The primary reason AWS was selected as the cloud platform of choice was for its Amazon SageMaker machine learning platform solution. Amazon SageMaker is a fully-managed service that provides every developer and data scientist with the ability to build, train, and deploy machine learning models quickly. The benefits of the solution include:
- Easily “bring our own models,” which could then be trained with very minimal modifications to our existing, Docker-based workflow.
- Build and use custom, in-house machine learning and feature engineering toolsets.
- No need to maintain, manage, and pay for the continued use of large machine learning VMs.
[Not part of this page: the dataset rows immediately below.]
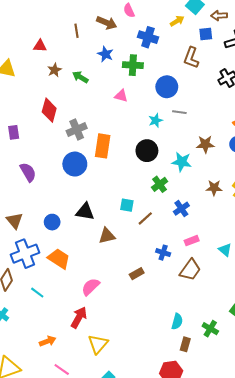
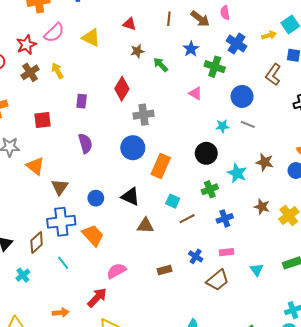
orange rectangle: (103, 146) -> (161, 166), moved

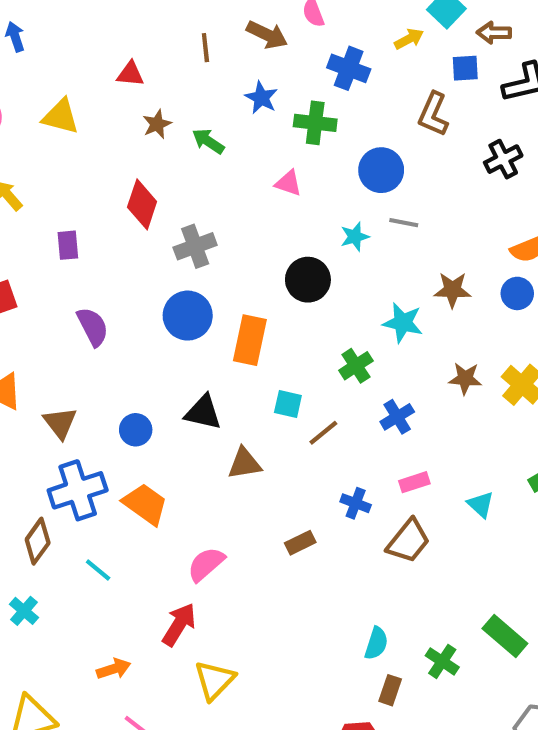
black circle: (206, 153) -> (308, 280), moved

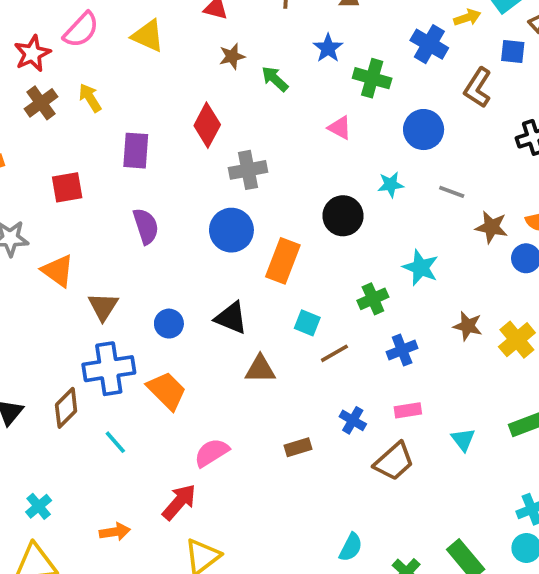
blue cross: (349, 68) -> (429, 44), moved
gray line: (404, 223) -> (452, 192), moved
purple rectangle: (68, 245) -> (136, 151), size x1.4
brown star: (452, 290) -> (491, 227), moved
cyan cross: (24, 611) -> (39, 506), moved

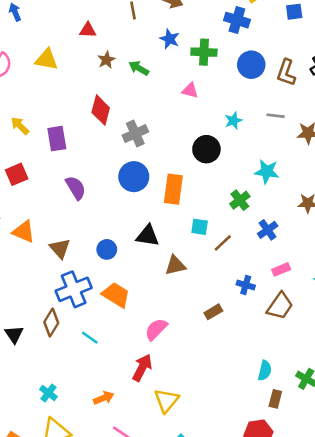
brown L-shape: (478, 88) -> (286, 73), moved
yellow arrow: (90, 98) -> (20, 126), moved
blue circle: (424, 130) -> (251, 65), moved

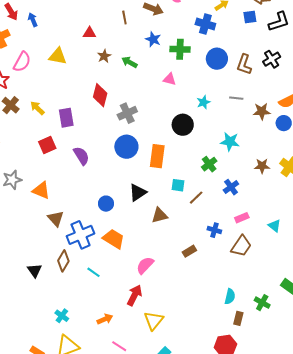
red square: (17, 174) -> (47, 145), moved
black triangle: (148, 236) -> (138, 193), turned -42
brown triangle: (60, 248) -> (56, 219), moved

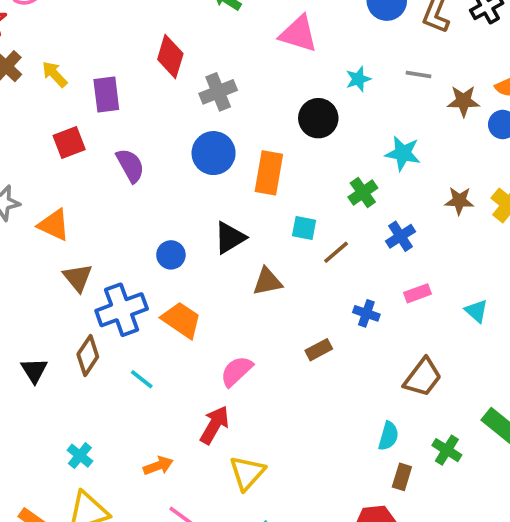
pink triangle: (170, 79) -> (298, 34), size x1.6
brown trapezoid: (241, 246) -> (423, 377), moved

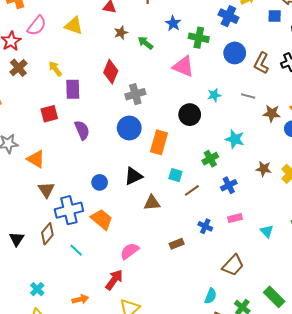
yellow arrow: (55, 74) -> (55, 69), moved

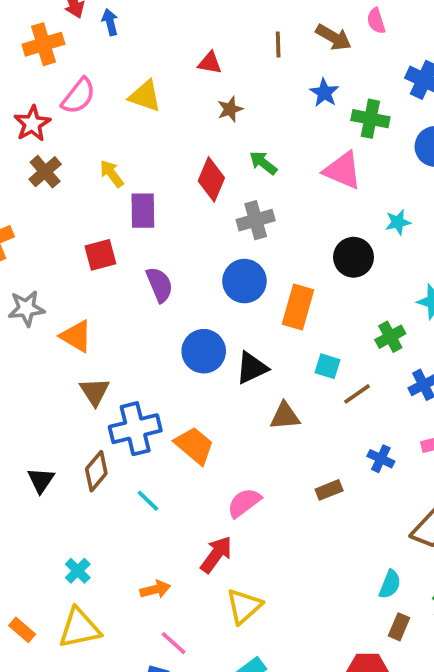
green arrow: (145, 43) -> (263, 163), moved
blue circle: (100, 182) -> (204, 351), moved, size x1.5

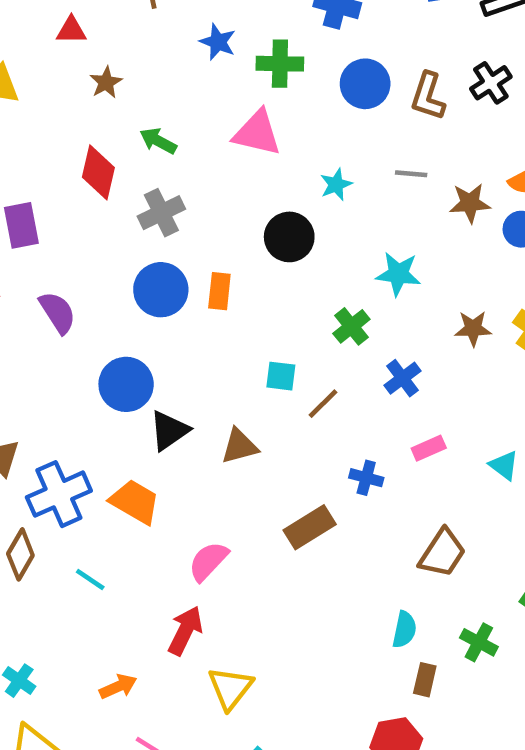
orange rectangle: (298, 307) -> (219, 291), moved, size x0.7
black triangle: (252, 368) -> (169, 431), moved
brown rectangle: (329, 490) -> (310, 527), size x1.5

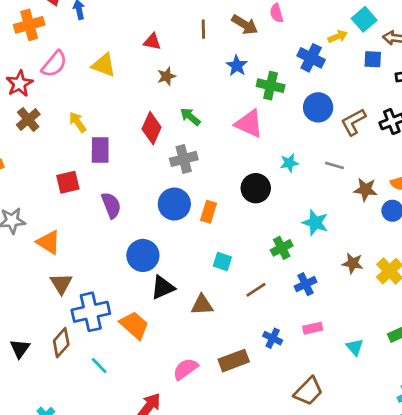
brown L-shape: (428, 96) -> (353, 122), turned 32
cyan square: (281, 376) -> (222, 261), moved
pink semicircle: (208, 561) -> (185, 369), moved

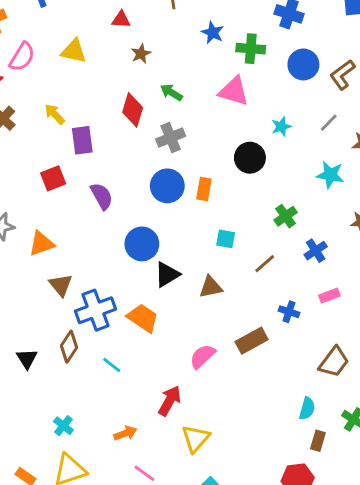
gray line: (334, 165) -> (329, 123), turned -54
cyan star: (315, 223) -> (330, 175), moved
orange triangle: (49, 242) -> (42, 244), turned -44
- Availability of high-powered GPU machines
- Support for many ML platforms, including TensorFlow, PyTorch, and R.
- Managed, scalable platform for model deployment.
On top of that, AWS Lambda and AWS Batch provided a straightforward platform for Aware to perform data ingestion and preprocessing on a large scale. Once again, without having to maintain and manage large clusters of VMs.
As the team at Aware was new to AWS, Cloudreach suggested running a quick POC (Proof of Concept) with the following high-level goals in mind:
- No code rewrites: as significant investment had gone into fine-tuning the image recognition model using Tensorflow, rewriting the code into another deep learning library wasn’t a viable option. The existing codebase had to work as is on the new platform.
- Self-managing infrastructure – Aware wanted the new platform to be elastic and easy to manage so that data scientists could focus on improving their ML models and not worry about managing the underlying infrastructure
- Faster pre-processing cycle: Fetching and pre-processing of 100K test images from the image library should be completed in 5 minutes or less
- Continue using MongoDB: as the team had significant experience with MongoDB, switching to another NoSQL database was not an option
- Model reproducibility: Data scientists should have the ability to rerun a model with the same set of training data used during the initial run
- Provide options to pick cost-based execution “lanes” – not all models needed to run on the most expensive environment. Aware needed a flexible environment where data scientists could pick a cheaper option for non-critical jobs.
Cloudreach built a POC solution for Aware using the following AWS services:
- Amazon SageMaker
- Amazon DocumentDB (with MongoDB compatibility)
- Amazon S3
- AWS Batch
- Amazon ECR
- AWS CLI
With a small engineering team, Aware didn’t have the resources to make the move quickly or to learn a completely new platform, while also continuing to produce ML features vital to our growing SaaS platform. Cloudreach’s efforts to accommodate Aware’s existing image pipeline in developing the POC on AWS was essential to the customer’s quick and successful migration. Building off of the foundations Cloudreach provided, the Aware Data Science team was able to complete the migration to AWS in less than 6 weeks.
As a result of moving to AWS, the Aware data science team has dramatically reduced the amount of time spent managing and maintaining infrastructure. With this time saved, coupled with the flexibility of AWS Batch and Amazon SageMaker, the team has successfully deployed vastly more sophisticated ML data pipelines, allowing us to more effectively solve complex business needs.
Cloudreach’s expertise was critical to the successful migration of Aware’s ML existing pipeline to AWS. Not only did their proposed POC solution reduce image preprocessing from hours to minutes, by closely working with Cloureach engineers, the Aware team was able to influence the solution in such a way that it was easily extensible to other use cases. Cloudreach’s openness to this collaborative process was essential to the long-term success of the migration.